(Saved entries)
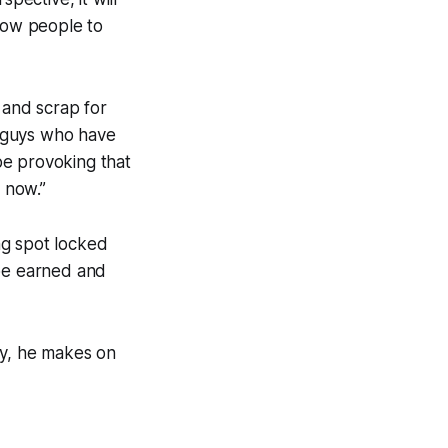
llow people to
t and scrap for
or guys who have
 be provoking that
st now.”
ng spot locked
 be earned and
any, he makes on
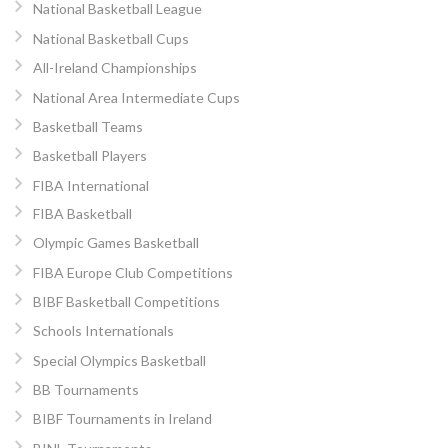
National Basketball League
National Basketball Cups
All-Ireland Championships
National Area Intermediate Cups
Basketball Teams
Basketball Players
FIBA International
FIBA Basketball
Olympic Games Basketball
FIBA Europe Club Competitions
BIBF Basketball Competitions
Schools Internationals
Special Olympics Basketball
BB Tournaments
BIBF Tournaments in Ireland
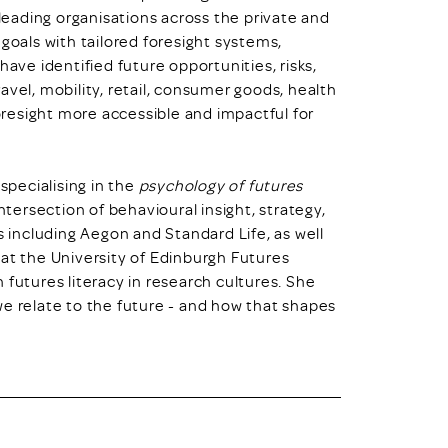
eading organisations across the private and
goals with tailored foresight systems,
have identified future opportunities, risks,
avel, mobility, retail, consumer goods, health
resight more accessible and impactful for
 specialising in the
psychology of futures
ntersection of behavioural insight, strategy,
s including Aegon and Standard Life, as well
 at the University of Edinburgh Futures
 futures literacy in research cultures. She
we relate to the future - and how that shapes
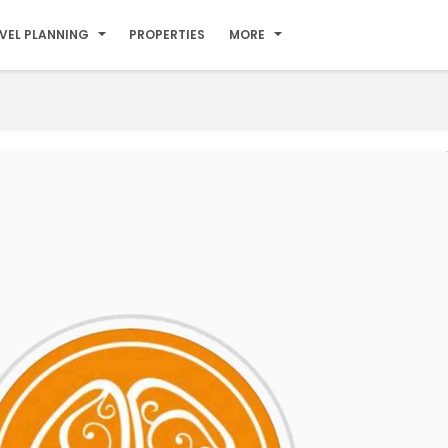
VEL PLANNING
PROPERTIES
MORE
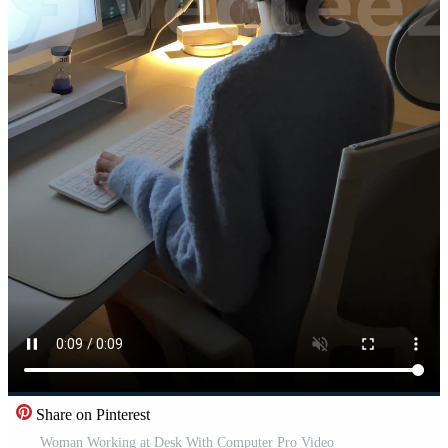
Share on Pinterest
Woman Working at Desk With Computer Pro Video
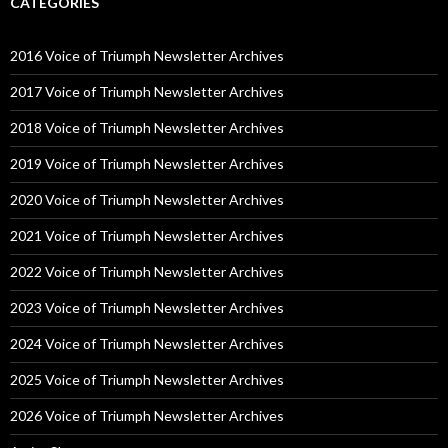
CATEGORIES
2016 Voice of Triumph Newsletter Archives
2017 Voice of Triumph Newsletter Archives
2018 Voice of Triumph Newsletter Archives
2019 Voice of Triumph Newsletter Archives
2020 Voice of Triumph Newsletter Archives
2021 Voice of Triumph Newsletter Archives
2022 Voice of Triumph Newsletter Archives
2023 Voice of Triumph Newsletter Archives
2024 Voice of Triumph Newsletter Archives
2025 Voice of Triumph Newsletter Archives
2026 Voice of Triumph Newsletter Archives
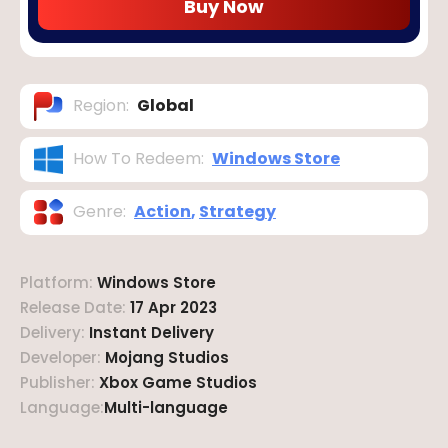
Buy Now
Region
:
Global
How To Redeem
:
Windows Store
Genre
:
Action
,
Strategy
Platform
:
Windows Store
Release Date
:
17 Apr 2023
Delivery
:
Instant Delivery
Developer
:
Mojang Studios
Publisher
:
Xbox Game Studios
Language
:
Multi-language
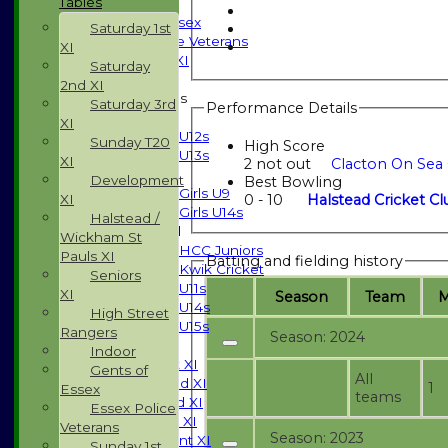
Tables
Indoor
Gents of Essex
Saturday 1st
Essex Police Veterans
XI
Sunday 1st XI
Saturday
2nd XI
Junior Teams
Saturday 3rd
Performance Details
Boys
XI
U12s
Sunday T20
High Score
U13s
XI
2 not out
Clacton On Sea 
Girls
Development
Best Bowling
Girls U9
0 - 10
Halstead Cricket Cl
XI
Girls U14s
Halstead /
Mixed
Wickham St
HCC Juniors
Pauls XI
Batting and fielding history
Kwik Cricket
Seniors
U11s
XI
Season
Team
U14s
High Street
U15s
Rangers
Season: 2024
TEAMSHEETS
Indoor
Saturday 1st XI
Gents of
All
Saturday 2nd XI
1
Essex
teams
Saturday 3rd XI
Essex Police
Sunday T20 XI
Veterans
Season: 2023
Development XI
Sunday 1st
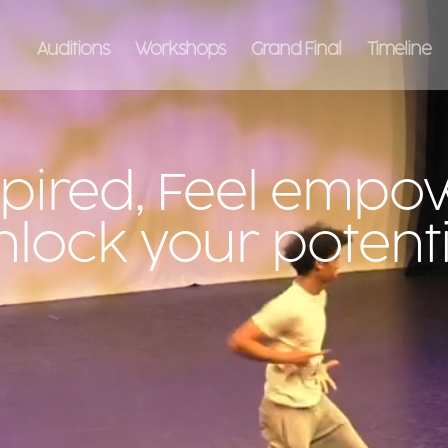
Auditions
Workshops
Grand Final
Timeline
spired, Feel empo
nlock your potenti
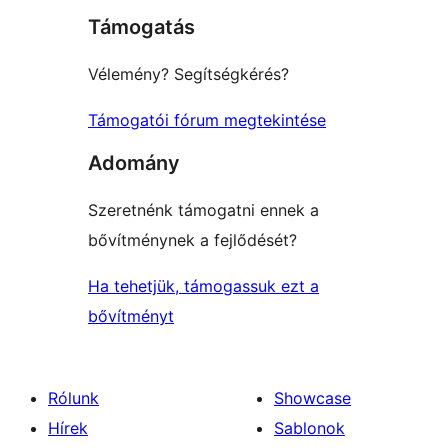
Támogatás
reviews
Vélemény? Segítségkérés?
Támogatói fórum megtekintése
Adomány
Szeretnénk támogatni ennek a
bővítménynek a fejlődését?
Ha tehetjük, támogassuk ezt a
bővítményt
Rólunk
Showcase
Hírek
Sablonok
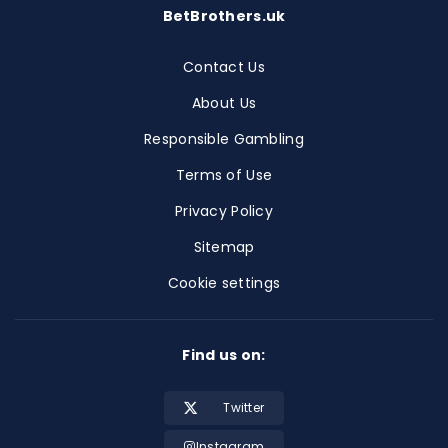
BetBrothers.uk
Contact Us
About Us
Responsible Gambling
Terms of Use
Privacy Policy
Sitemap
Cookie settings
Find us on:
Twitter
Instagram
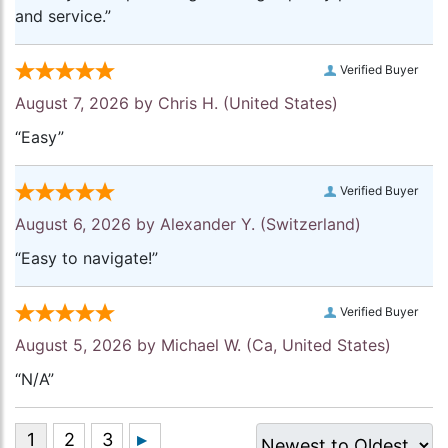
and service.”
Verified Buyer
August 7, 2026 by
Chris H.
(United States)
“Easy”
Verified Buyer
August 6, 2026 by
Alexander Y.
(Switzerland)
“Easy to navigate!”
Verified Buyer
August 5, 2026 by
Michael W.
(Ca, United States)
“N/A”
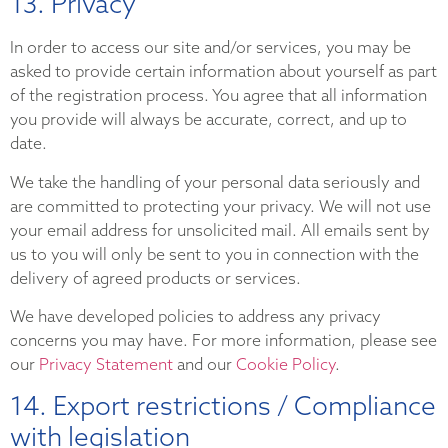
13. Privacy
In order to access our site and/or services, you may be
asked to provide certain information about yourself as part
of the registration process. You agree that all information
you provide will always be accurate, correct, and up to
date.
We take the handling of your personal data seriously and
are committed to protecting your privacy. We will not use
your email address for unsolicited mail. All emails sent by
us to you will only be sent to you in connection with the
delivery of agreed products or services.
We have developed policies to address any privacy
concerns you may have. For more information, please see
our
Privacy Statement
and our
Cookie Policy
.
14. Export restrictions / Compliance
with legislation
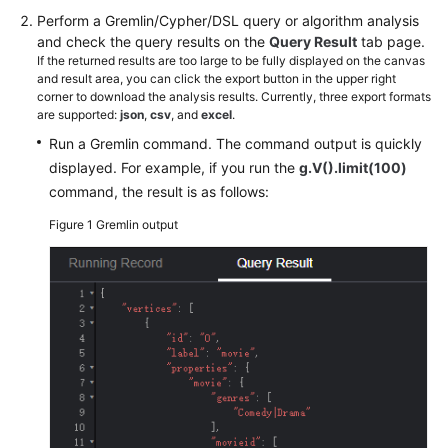
Guide
Perform a Gremlin/Cypher/DSL query or algorithm analysis
and check the query results on the
Query Result
tab page.
GES
If the returned results are too large to be fully displayed on the canvas
Overview
and result area, you can click the export button in the upper right
corner to download the analysis results. Currently, three export formats
are supported:
json
,
csv
, and
excel
.
Preparations
Run a Gremlin command. The command output is quickly
Permissions
displayed. For example, if you run the
g.V().limit(100)
Management
command, the result is as follows:
Figure 1
Gremlin output
Preparing
and
Importing
Metadata
Creating
Graphs
Incrementally
Importing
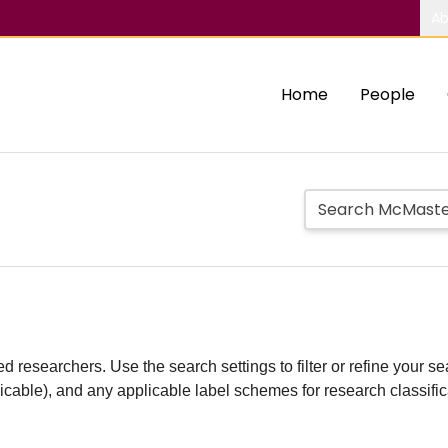
Ab
Home
People
d researchers. Use the search settings to filter or refine your sea
plicable), and any applicable label schemes for research classifi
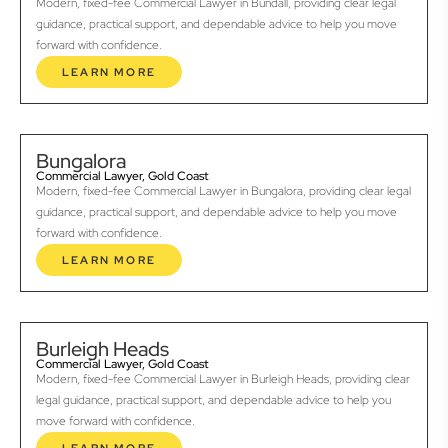
Modern, fixed-fee Commercial Lawyer in Bundall, providing clear legal
guidance, practical support, and dependable advice to help you move
forward with confidence.
LEARN MORE
Bungalora
Commercial Lawyer, Gold Coast
Modern, fixed-fee Commercial Lawyer in Bungalora, providing clear legal
guidance, practical support, and dependable advice to help you move
forward with confidence.
LEARN MORE
Burleigh Heads
Commercial Lawyer, Gold Coast
Modern, fixed-fee Commercial Lawyer in Burleigh Heads, providing clear
legal guidance, practical support, and dependable advice to help you
move forward with confidence.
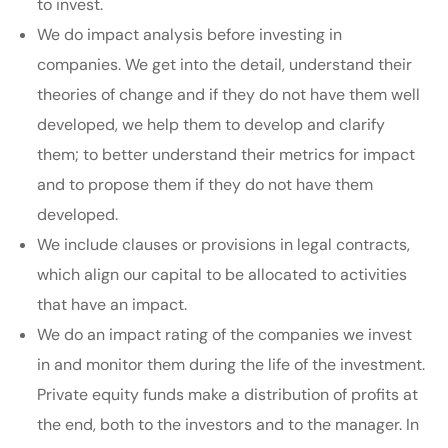
to invest.
We do impact analysis before investing in
companies. We get into the detail, understand their
theories of change and if they do not have them well
developed, we help them to develop and clarify
them; to better understand their metrics for impact
and to propose them if they do not have them
developed.
We include clauses or provisions in legal contracts,
which align our capital to be allocated to activities
that have an impact.
We do an impact rating of the companies we invest
in and monitor them during the life of the investment.
Private equity funds make a distribution of profits at
the end, both to the investors and to the manager. In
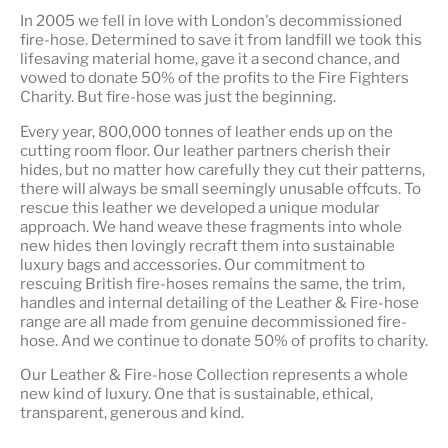
In 2005 we fell in love with London's decommissioned
fire-hose. Determined to save it from landfill we took this
lifesaving material home, gave it a second chance, and
vowed to donate 50% of the profits to the Fire Fighters
Charity. But fire-hose was just the beginning.
Every year, 800,000 tonnes of leather ends up on the
cutting room floor.
Our leather partners
cherish their
hides, but no matter how carefully they cut their patterns,
there will always be small seemingly unusable offcuts. To
rescue this leather we developed a unique modular
approach. We hand weave these fragments into whole
new hides then lovingly recraft them into sustainable
luxury bags and accessories. Our commitment to
rescuing British fire-hoses remains the same, the trim,
handles and internal detailing of the Leather & Fire-hose
range are all made from genuine decommissioned fire-
hose. And we continue to donate 50% of profits to charity.
Our Leather & Fire-hose Collection represents a whole
new kind of luxury. One that is
sustainable, ethical,
transparent, generous and kind
.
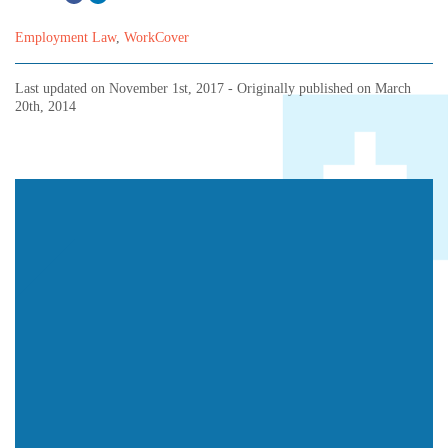
Employment Law
,
WorkCover
Last updated on
November 1st, 2017
- Originally published on
March
20th, 2014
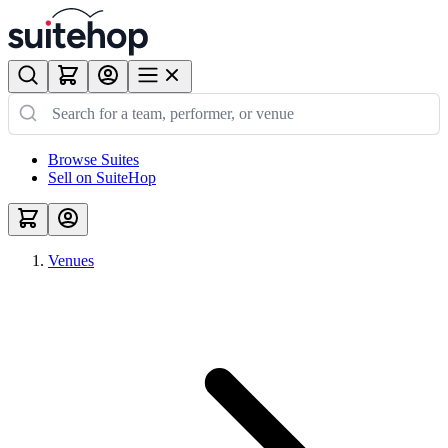
Browse Suites
Sell on SuiteHop
Venues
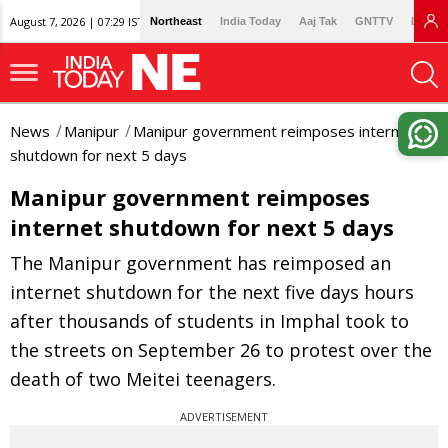
August 7, 2026 | 07:29 IST
Northeast
India Today
Aaj Tak
GNTTV
Lallan
News
Manipur
Manipur government reimposes internet
shutdown for next 5 days
Manipur government reimposes
internet shutdown for next 5 days
The Manipur government has reimposed an
internet shutdown for the next five days hours
after thousands of students in Imphal took to
the streets on September 26 to protest over the
death of two Meitei teenagers.
ADVERTISEMENT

→ What you are asked to do
All of the lines above should be printed exactly, minus the pictures.

→ Result of this exercise
llow people to
t and scrap for
or guys who have
 be provoking that
st now.”
ng spot locked
 be earned and
any, he makes on
National Basketball League
National Basketball Cups
All-Ireland Championships
National Area Intermediate Cups
Basketball Teams
Basketball Players
FIBA International
FIBA Basketball
Olympic Games Basketball
FIBA Europe Club Competitions
BIBF Basketball Competitions
Schools Internationals
Special Olympics Basketball
BB Tournaments
BIBF Tournaments in Ireland
eading organisations across the private and
goals with tailored foresight systems,
have identified future opportunities, risks,
avel, mobility, retail, consumer goods, health
resight more accessible and impactful for
 specialising in the
psychology of futures
ntersection of behavioural insight, strategy,
s including Aegon and Standard Life, as well
 at the University of Edinburgh Futures
 futures literacy in research cultures. She
we relate to the future - and how that shapes
VEL PLANNING
PROPERTIES
MORE
Share on Pinterest
Woman Working at Desk With Computer Pro Video
CATEGORIES
2016 Voice of Triumph Newsletter Archives
2017 Voice of Triumph Newsletter Archives
2018 Voice of Triumph Newsletter Archives
2019 Voice of Triumph Newsletter Archives
2020 Voice of Triumph Newsletter Archives
2021 Voice of Triumph Newsletter Archives
2022 Voice of Triumph Newsletter Archives
2023 Voice of Triumph Newsletter Archives
2024 Voice of Triumph Newsletter Archives
2025 Voice of Triumph Newsletter Archives
2026 Voice of Triumph Newsletter Archives
Buy Now
Region
:
Global
How To Redeem
:
Windows Store
Genre
:
Action
,
Strategy
Platform
:
Windows Store
Release Date
:
17 Apr 2023
Delivery
:
Instant Delivery
Developer
:
Mojang Studios
Publisher
:
Xbox Game Studios
Language
:
Multi-language
Tables
Indoor
Gents of Essex
Saturday 1st
Essex Police Veterans
XI
Sunday 1st XI
Saturday
2nd XI
Junior Teams
Saturday 3rd
Performance Details
Boys
XI
U12s
Sunday T20
High Score
U13s
XI
2 not out
Clacton On Sea 
Girls
Development
Best Bowling
Girls U9
0 - 10
Halstead Cricket Cl
XI
Girls U14s
Halstead /
Mixed
Wickham St
HCC Juniors
Pauls XI
Batting and fielding history
Kwik Cricket
Seniors
U11s
XI
Season
Team
U14s
High Street
U15s
Rangers
Season: 2024
TEAMSHEETS
Indoor
Saturday 1st XI
Gents of
All
Saturday 2nd XI
1
Essex
teams
Saturday 3rd XI
Essex Police
Sunday T20 XI
Veterans
Season: 2023
Development XI
Sunday 1st
Auditions
Workshops
Grand Final
Timeline
spired, Feel empo
nlock your potenti
Támogatás
reviews
Vélemény? Segítségkérés?
Támogatói fórum megtekintése
Adomány
Szeretnénk támogatni ennek a
bővítménynek a fejlődését?
Ha tehetjük, támogassuk ezt a
bővítményt
Rólunk
Showcase
Hírek
Sablonok
BetBrothers.uk
Contact Us
About Us
Responsible Gambling
Terms of Use
Privacy Policy
Sitemap
Cookie settings
Find us on:
Twitter
Instagram
and service.”
Verified Buyer
August 7, 2026 by
Chris H.
(United States)
“Easy”
Verified Buyer
August 6, 2026 by
Alexander Y.
(Switzerland)
“Easy to navigate!”
Verified Buyer
August 5, 2026 by
Michael W.
(Ca, United States)
“N/A”
13. Privacy
In order to access our site and/or services, you may be
asked to provide certain information about yourself as part
of the registration process. You agree that all information
you provide will always be accurate, correct, and up to
date.
We take the handling of your personal data seriously and
are committed to protecting your privacy. We will not use
your email address for unsolicited mail. All emails sent by
us to you will only be sent to you in connection with the
delivery of agreed products or services.
We have developed policies to address any privacy
concerns you may have. For more information, please see
our
Privacy Statement
and our
Cookie Policy
.
14. Export restrictions / Compliance
with legislation
Guide
Perform a Gremlin/Cypher/DSL query or algorithm analysis
and check the query results on the
Query Result
tab page.
GES
If the returned results are too large to be fully displayed on the canvas
Overview
and result area, you can click the export button in the upper right
corner to download the analysis results. Currently, three export formats
are supported:
json
,
csv
, and
excel
.
Preparations
Run a Gremlin command. The command output is quickly
Permissions
displayed. For example, if you run the
g.V().limit(100)
Management
command, the result is as follows:
Figure 1
Gremlin output
Preparing
and
Importing
Metadata
Creating
Graphs
Incrementally
Importing
Ab
Home
People
d researchers. Use the search settings to filter or refine your sea
plicable), and any applicable label schemes for research classifi
Modern, fixed-fee Commercial Lawyer in Bundall, providing clear legal
guidance, practical support, and dependable advice to help you move
forward with confidence.
LEARN MORE
Bungalora
Commercial Lawyer, Gold Coast
Modern, fixed-fee Commercial Lawyer in Bungalora, providing clear legal
guidance, practical support, and dependable advice to help you move
forward with confidence.
LEARN MORE
Burleigh Heads
Commercial Lawyer, Gold Coast
Modern, fixed-fee Commercial Lawyer in Burleigh Heads, providing clear
legal guidance, practical support, and dependable advice to help you
move forward with confidence.
to invest.
We do impact analysis before investing in
companies. We get into the detail, understand their
theories of change and if they do not have them well
developed, we help them to develop and clarify
them; to better understand their metrics for impact
and to propose them if they do not have them
developed.
We include clauses or provisions in legal contracts,
which align our capital to be allocated to activities
that have an impact.
We do an impact rating of the companies we invest
in and monitor them during the life of the investment.
Private equity funds make a distribution of profits at
the end, both to the investors and to the manager. In
In 2005 we fell in love with London's decommissioned
fire-hose. Determined to save it from landfill we took this
lifesaving material home, gave it a second chance, and
vowed to donate 50% of the profits to the Fire Fighters
Charity. But fire-hose was just the beginning.
Every year, 800,000 tonnes of leather ends up on the
cutting room floor.
Our leather partners
cherish their
hides, but no matter how carefully they cut their patterns,
there will always be small seemingly unusable offcuts. To
rescue this leather we developed a unique modular
approach. We hand weave these fragments into whole
new hides then lovingly recraft them into sustainable
luxury bags and accessories. Our commitment to
rescuing British fire-hoses remains the same, the trim,
handles and internal detailing of the Leather & Fire-hose
range are all made from genuine decommissioned fire-
hose. And we continue to donate 50% of profits to charity.
Our Leather & Fire-hose Collection represents a whole
new kind of luxury. One that is
sustainable, ethical,
transparent, generous and kind
.
Employment Law
,
WorkCover
Last updated on
November 1st, 2017
- Originally published on
March
20th, 2014
Browse Suites
Sell on SuiteHop
Venues
August 7, 2026 | 07:29 IST
Northeast
India Today
Aaj Tak
GNTTV
Lallan
News
Manipur
Manipur government reimposes internet
shutdown for next 5 days
Manipur government reimposes
internet shutdown for next 5 days
The Manipur government has reimposed an
internet shutdown for the next five days hours
after thousands of students in Imphal took to
the streets on September 26 to protest over the
death of two Meitei teenagers.
ADVERTISEMENT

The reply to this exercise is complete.